Data items:

▼

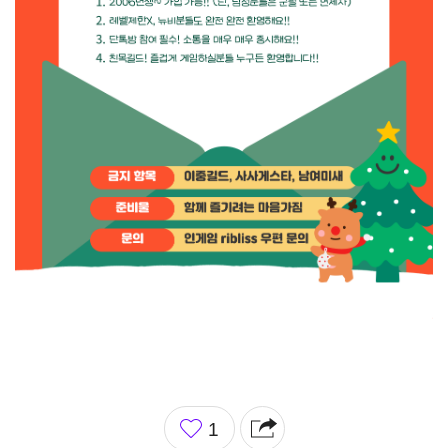
좋
1
아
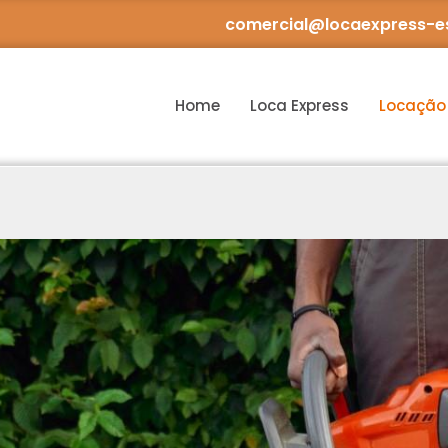
comercial@locaexpress-e
Home
Loca Express
Locação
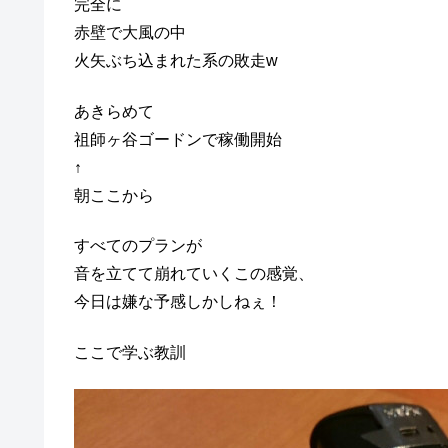
完全に
赤壁で大風の中
火矢ぶち込まれた系の敗走w
あきらめて
祖師ヶ谷ゴードンで稼働開始
↑
朝ここから
すべてのプランが
音を立てて崩れていくこの感覚、
今日は嫌な予感しかしねぇ！
ここで学ぶ教訓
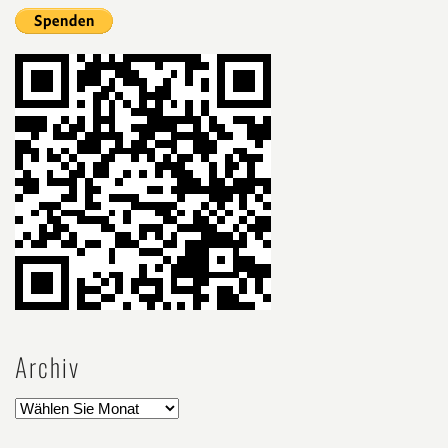
Archiv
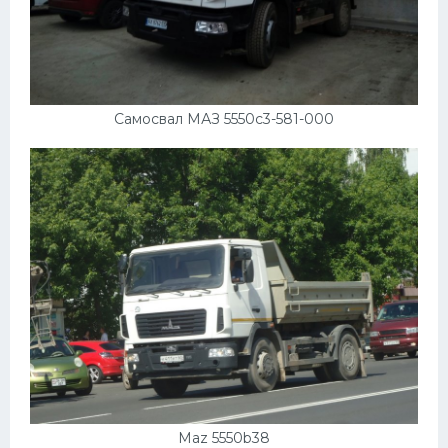
Самосвал МАЗ 5550c3-581-000
Maz 5550b38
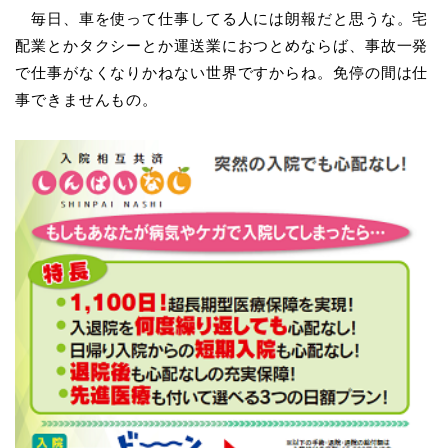
毎日、車を使って仕事してる人には朗報だと思うな。宅
配業とかタクシーとか運送業におつとめならば、事故一発
で仕事がなくなりかねない世界ですからね。免停の間は仕
事できませんもの。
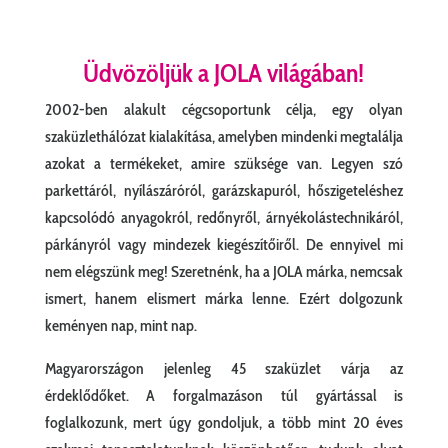
Üdvözöljük a JOLA világában!
2002-ben alakult cégcsoportunk célja, egy olyan
szaküzlethálózat kialakítása, amelyben mindenki megtalálja
azokat a termékeket, amire szüksége van. Legyen szó
parkettáról, nyílászáróról, garázskapuról, hőszigeteléshez
kapcsolódó anyagokról, redőnyről, árnyékolástechnikáról,
párkányról vagy mindezek kiegészítőiről. De ennyivel mi
nem elégszünk meg! Szeretnénk, ha a JOLA márka, nemcsak
ismert, hanem elismert márka lenne. Ezért dolgozunk
keményen nap, mint nap.
Magyarországon jelenleg 45 szaküzlet várja az
érdeklődőket. A forgalmazáson túl gyártással is
foglalkozunk, mert úgy gondoljuk, a több mint 20 éves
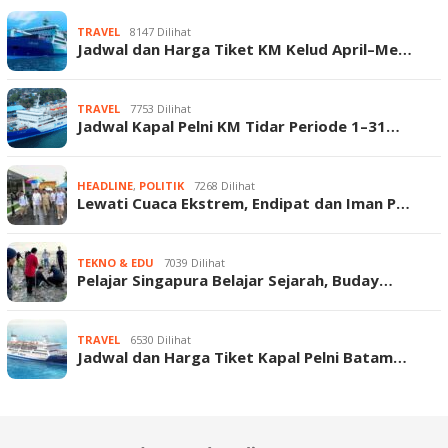
TRAVEL
8147 Dilihat
Jadwal dan Harga Tiket KM Kelud April–Me…
TRAVEL
7753 Dilihat
Jadwal Kapal Pelni KM Tidar Periode 1–31…
HEADLINE
,
POLITIK
7268 Dilihat
Lewati Cuaca Ekstrem, Endipat dan Iman P…
TEKNO & EDU
7039 Dilihat
Pelajar Singapura Belajar Sejarah, Buday…
TRAVEL
6530 Dilihat
Jadwal dan Harga Tiket Kapal Pelni Batam…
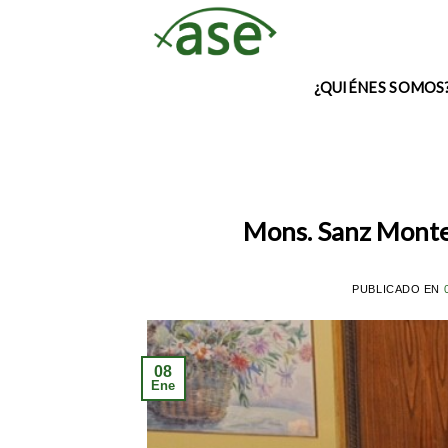
Skip
to
content
¿QUIÉNES SOMOS
Mons. Sanz Montes
PUBLICADO EN
08
Ene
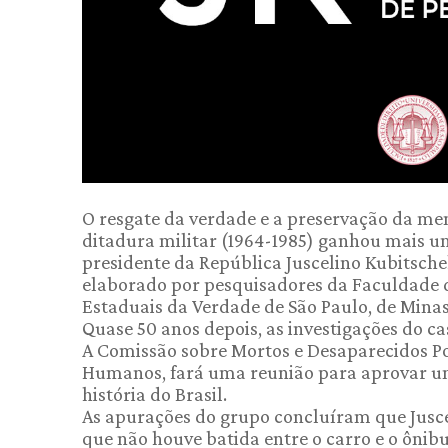
O resgate da verdade e a preservação da me
ditadura militar (1964-1985) ganhou mais um
presidente da República Juscelino Kubitsch
elaborado por pesquisadores da Faculdade d
Estaduais da Verdade de São Paulo, de Minas
Quase 50 anos depois, as investigações do ca
A Comissão sobre Mortos e Desaparecidos Pol
Humanos, fará uma reunião para aprovar um
história do Brasil.
As apurações do grupo concluíram que Juscel
que não houve batida entre o carro e o ônib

▲

How to complete this task
Transcribe the entries above verbatim, omitting their pictures.

Completed exercise
좋
1
아
comercial@locaexpress-e
Home
Loca Express
Locação
完全に
赤壁で大風の中
火矢ぶち込まれた系の敗走w
あきらめて
祖師ヶ谷ゴードンで稼働開始
↑
朝ここから
すべてのプランが
音を立てて崩れていくこの感覚、
今日は嫌な予感しかしねぇ！
ここで学ぶ教訓
Archiv
Самосвал МАЗ 5550c3-581-000
Maz 5550b38
毎日、車を使って仕事してる人には朗報だと思うな。宅
配業とかタクシーとか運送業におつとめならば、事故一発
で仕事がなくなりかねない世界ですからね。免停の間は仕
事できませんもの。
Üdvözöljük a JOLA világában!
2002-ben alakult cégcsoportunk célja, egy olyan
szaküzlethálózat kialakítása, amelyben mindenki megtalálja
azokat a termékeket, amire szüksége van. Legyen szó
parkettáról, nyílászáróról, garázskapuról, hőszigeteléshez
kapcsolódó anyagokról, redőnyről, árnyékolástechnikáról,
párkányról vagy mindezek kiegészítőiről. De ennyivel mi
nem elégszünk meg! Szeretnénk, ha a JOLA márka, nemcsak
ismert, hanem elismert márka lenne. Ezért dolgozunk
keményen nap, mint nap.
Magyarországon jelenleg 45 szaküzlet várja az
érdeklődőket. A forgalmazáson túl gyártással is
foglalkozunk, mert úgy gondoljuk, a több mint 20 éves
TRAVEL
8147 Dilihat
Jadwal dan Harga Tiket KM Kelud April–Me…
TRAVEL
7753 Dilihat
Jadwal Kapal Pelni KM Tidar Periode 1–31…
HEADLINE
,
POLITIK
7268 Dilihat
Lewati Cuaca Ekstrem, Endipat dan Iman P…
TEKNO & EDU
7039 Dilihat
Pelajar Singapura Belajar Sejarah, Buday…
TRAVEL
6530 Dilihat
Jadwal dan Harga Tiket Kapal Pelni Batam…
Skip
to
content
¿QUIÉNES SOMOS
Mons. Sanz Montes
PUBLICADO EN
08
Ene
O resgate da verdade e a preservação da me
ditadura militar (1964-1985) ganhou mais um
presidente da República Juscelino Kubitsch
elaborado por pesquisadores da Faculdade d
Estaduais da Verdade de São Paulo, de Minas
Quase 50 anos depois, as investigações do ca
A Comissão sobre Mortos e Desaparecidos Pol
Humanos, fará uma reunião para aprovar um
história do Brasil.
As apurações do grupo concluíram que Juscel
que não houve batida entre o carro e o ônib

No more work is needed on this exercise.